Ce qui est remarquable, c’est que ce sont de plus en plus de jeunes qui viennent à nous, et pas seulement de Judée Samarie. Ils ont commencé il y a bientôt deux ans à militer en distribuant des tracts, puis sont revenus nous voir en nous demandant de les former pour répondre aux questions que le public leur pose. Nous avons d’ailleurs récemment organisé une conférence à l’université Bar Ilan et on voit un véritable mouvement de jeunesse pour la souveraineté qui se met en place.
La souveraineté, c’est aussi une planification, cela a des incidences dans tous les domaines.

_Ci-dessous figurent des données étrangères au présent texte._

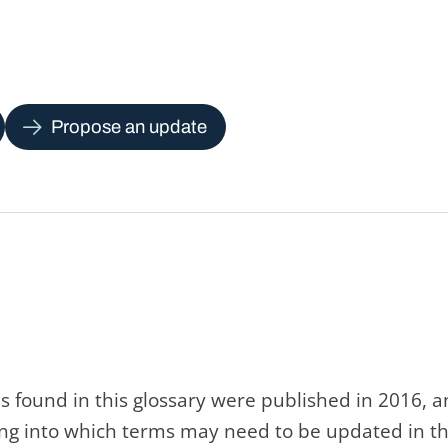
Propose an update
s found in this glossary were published in 2016, 
king into which terms may need to be updated in th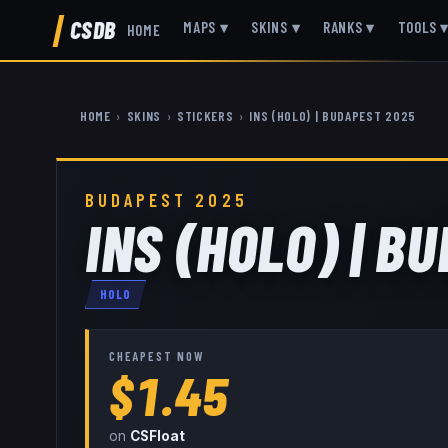
CSDB
MAPS
▾
SKINS
▾
RANKS
▾
TOOLS
HOME
HOME
›
SKINS
›
STICKERS
›
INS (HOLO) | BUDAPEST 2025
BUDAPEST 2025
INS (HOLO) | B
HOLO
CHEAPEST NOW
$1.45
on
CSFloat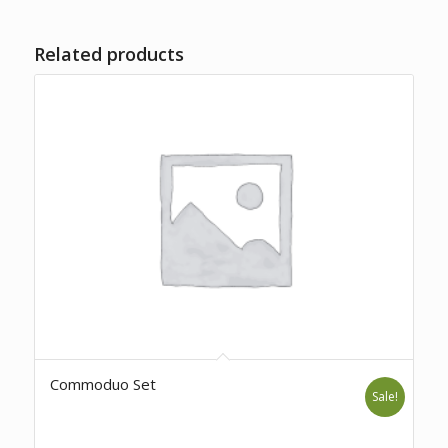
Related products
Commoduo Set
Sale!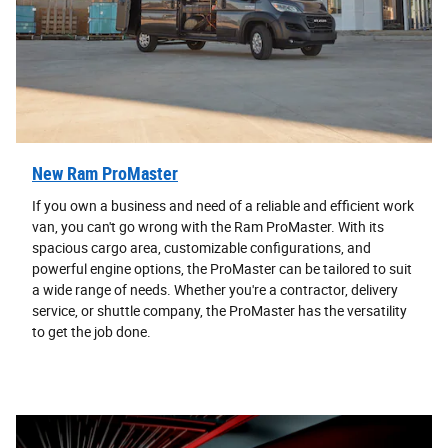
New Ram ProMaster
If you own a business and need of a reliable and efficient work
van, you can't go wrong with the Ram ProMaster. With its
spacious cargo area, customizable configurations, and
powerful engine options, the ProMaster can be tailored to suit
a wide range of needs. Whether you're a contractor, delivery
service, or shuttle company, the ProMaster has the versatility
to get the job done.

Nous avons en effet constaté que le Tama (plan d’aménagement) 35, qui est la référence actuelle pour l’aménagement du territoire, ne prend pas en compte la Judée Samarie. La zone est laissée en blanc sur la carte. Rien n’est planifié pour le futur de la Judée Samarie. Pourtant, on voit dans la région de nouvelles maisons, de nouvelles routes. Mais il ne s’agit que d’une planification au niveau local et au coup par coup. C’est pour cela que nous avons demandé à l’architecte Yoram Ginzburg d’élaborer un véritable plan d’aménagement et de zonage au niveau national. Ce n’est encore que le premier chapitre de ce plan, baptisé Tama 100[1], mais il donne déjà une idée de ce qu’il faudrait réaliser. Cela passe par la suppression de la ligne Verte, qui délimite l’ouest de la Judée Samarie, la mise en place de douze districts au lieu des six existants aujourd’hui et d’autres mesures qui redessinent la structure d’Israël. Petit à petit, nous pénétrons le débat public et nous contribuons à modifier l’approche de l’opinion sur la Judée Samarie, non seulement chez les Juifs, mais aussi chez les Arabes. Nous recueillons notamment le soutien de Sheikh Jabari de Hébron, de Sheikh Tamimi de Ramallah. Qui aurait pu imaginer cela, il y a quelques années encore ?
Vous sentez-vous israélienne au même titre qu’une habitante d’Ashdod ou de Tel Aviv ?
Absolument ! Et pourtant, je n’ai pas les mêmes droits que les autres citoyens d’Israël. En Judée Samarie, nous sommes soumis à un autre régime du fait de l’administration civile des Territoires, sous l’autorité de l’armée. Nous avons les mêmes obligations que le reste des citoyens, mais pas les mêmes droits. C’est aussi le sens de notre campagne. Nous n’avons toujours pas véritablement gagné la guerre des Six Jours. En 1967, on a laissé le statut de la Judée Samarie en point d’interrogation. Il ne faut donc pas s’étonner si le monde s’est cru autorisé à nous traiter d’occupants ! Si nous avions établi la Judée Samarie comme partie intégrante du pays le jour de la victoire, personne n’aurait rien dit. Mais on ne l’a pas fait. Il n’est pas normal que depuis maintenant 51 ans, ce soit encore l’administration civile qui gère notre région. Et ce statu quo n’est pas tenable sur le long terme. Chaque jour qui passe, les Arabes s’emparent en zone C d’une autre colline, d’un autre lopin de terre. Je le vois quotidiennement de ma fenêtre.
Un Israélien du centre pays perçoit-il vraiment la Judée Samarie comme faisant partie d’Israël, quand certains ne viennent même pas à Jérusalem ? Leur parler de votre région, c’est comme leur parler d’une autre planète !
C’est vrai, mais je crois que c’est
en train de changer. Le fait qu’ils ne ressentent pas la Judée Samarie
aujourd’hui à Tel Aviv, c’est parce que nous sommes en Judée Samarie. Parce que
des Juifs y habitent et que l’armée s’y trouve. Ce n’est pas l’armée qui nous
garde, c’est nous, avec l’armée, qui gardons nos frères de Tel Aviv. Grâce à
cela, il n’y a pas de missiles tirés de la région contre le centre d’Israël. S’ils
devaient ressentir à Tel Aviv la Judée Samarie, cela voudrait dire que nous n’y
serions plus. Car alors, les tirs sur la région du Gush Dan et l’aéroport
Ben-Gourion seraient quotidiens. Chaque fois qu’une roquette de Gaza s’abat sur
Sdérot, ceux qui connaissent un tant soit peu la carte d’Israël comprennent ce
que cela veut dire. Pour moi, c’est une certitude : si nous quittons la Judée
Samarie pour la donner aux Arabes, ce sera la fin du reste du pays. Nous
voulons la souveraineté, non pour conserver nos maisons en Judée Samarie, mais
pour garder tout l’Etat d’Israël, qui ne peut survivre sans la Judée Samarie.